Collected data
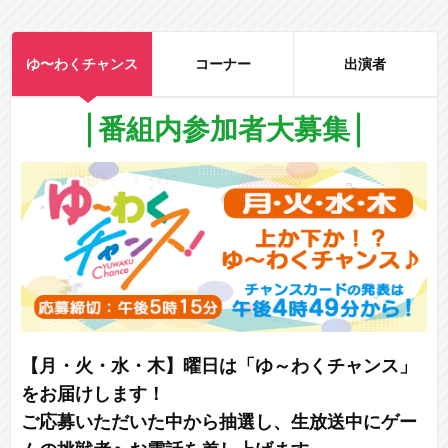
ゆ〜わくチャンス
コーナー
出演者
番組内参加者大募集
【月・火・水・木】曜日は「ゆ～わくチャンス」
をお届けします！
ご応募いただいた中から抽選し、生放送中にゲー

• _WHAT THE EXERCISE ASKS_
Once the pictures are set aside, copy the remaining text of every entry exactly.

• _RESULT_
ゆ〜わくチャンス
コーナー
出演者
番組内参加者大募集
【月・火・水・木】曜日は「ゆ～わくチャンス」
をお届けします！
ご応募いただいた中から抽選し、生放送中にゲー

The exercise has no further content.